The Gwiriko Kingdom (Dyula: Masaya Gwiriko), also spelled Gouiriko, was a kingdom in the 18th and 19th centuries in what is now part of present-day Burkina Faso around the watershed of the River Banifin. It was founded by Famagan Ouattara (Wattara) and lasted until French occupation in 1897. Its chief city was Bobo-Dioulasso.

==Historiography==
The nature of the Gwiriko polity is debated by historians. Juula elders in the region do not retain a historical tradition of any kingdom of that name, yet since its inclusion in Dominique Traore's 1937 paper 'Notes sur le royaume mandingue de Bobo' it has appeared in numerous historians' accounts. The early history of this kingdom is also recorded in the Ghunja Chronicle (Kitab al-Ghunja).

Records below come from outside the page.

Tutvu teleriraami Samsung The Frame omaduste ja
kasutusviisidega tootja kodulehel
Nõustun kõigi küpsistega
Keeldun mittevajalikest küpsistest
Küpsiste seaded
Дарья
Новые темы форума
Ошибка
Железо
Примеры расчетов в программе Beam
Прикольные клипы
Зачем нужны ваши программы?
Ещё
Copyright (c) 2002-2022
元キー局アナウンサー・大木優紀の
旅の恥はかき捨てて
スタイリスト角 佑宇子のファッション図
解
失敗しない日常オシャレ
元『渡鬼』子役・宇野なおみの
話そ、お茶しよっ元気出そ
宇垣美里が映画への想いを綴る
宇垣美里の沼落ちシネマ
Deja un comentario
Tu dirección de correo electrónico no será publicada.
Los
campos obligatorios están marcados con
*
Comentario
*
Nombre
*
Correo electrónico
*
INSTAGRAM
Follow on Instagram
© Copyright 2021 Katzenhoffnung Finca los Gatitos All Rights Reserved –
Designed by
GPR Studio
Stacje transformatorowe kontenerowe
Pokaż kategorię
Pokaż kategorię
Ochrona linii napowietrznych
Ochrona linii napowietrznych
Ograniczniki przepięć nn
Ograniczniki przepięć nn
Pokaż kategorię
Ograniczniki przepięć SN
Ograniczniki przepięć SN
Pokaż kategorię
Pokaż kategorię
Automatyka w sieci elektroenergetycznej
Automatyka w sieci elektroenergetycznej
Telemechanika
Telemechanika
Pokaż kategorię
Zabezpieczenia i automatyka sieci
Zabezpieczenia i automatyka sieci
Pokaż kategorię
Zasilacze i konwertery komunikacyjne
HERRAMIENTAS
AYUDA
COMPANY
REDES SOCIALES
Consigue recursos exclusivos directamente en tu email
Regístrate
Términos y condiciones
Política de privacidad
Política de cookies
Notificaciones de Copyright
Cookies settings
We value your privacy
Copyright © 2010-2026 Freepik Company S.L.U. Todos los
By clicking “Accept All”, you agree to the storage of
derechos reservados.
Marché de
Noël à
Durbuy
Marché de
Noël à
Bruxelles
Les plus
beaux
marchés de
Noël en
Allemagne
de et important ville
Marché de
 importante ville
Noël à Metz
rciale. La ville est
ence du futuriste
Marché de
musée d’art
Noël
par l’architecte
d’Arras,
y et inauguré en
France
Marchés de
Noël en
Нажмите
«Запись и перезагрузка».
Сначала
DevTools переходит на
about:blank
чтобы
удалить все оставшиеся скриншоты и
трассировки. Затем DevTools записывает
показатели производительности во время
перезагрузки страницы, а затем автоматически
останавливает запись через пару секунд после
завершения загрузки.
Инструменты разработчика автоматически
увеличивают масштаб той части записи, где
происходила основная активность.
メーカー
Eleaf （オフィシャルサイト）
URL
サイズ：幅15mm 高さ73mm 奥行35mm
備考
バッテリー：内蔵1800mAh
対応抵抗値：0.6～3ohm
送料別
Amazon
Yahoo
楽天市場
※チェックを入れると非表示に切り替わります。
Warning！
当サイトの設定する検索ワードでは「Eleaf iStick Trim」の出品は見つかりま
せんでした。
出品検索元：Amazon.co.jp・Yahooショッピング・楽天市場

The word "Gwiriko" and its variant "Gbirinko" mean "at the end of the long stage", or alternatively "beyond the forest", in the Dyula language. The term, therefore, may have been a term for the remote lands far from the center of Ouattara power in Kong rather than denoting a specific territory.

==History==
In the early 18th century, Sékou Ouattara took control of the city of Kong and expanded his influence, creating the Kong Empire. In about 1714, Seku's brother Famagan Ouattara established the Kingdom of Gwiriko in the bend of the Mouhoun River, acting as a representative of Seku but with a high degree of independence. At Seku's death around 1740, Famagah refused to pay allegiance to Sekou Ouattara's sons and seized the area which included Tiefo, Dafin, and Bwamu. He allied with the Bobo-Juula, and established a state. His successors faced repeated revolts which were put down by violent repression.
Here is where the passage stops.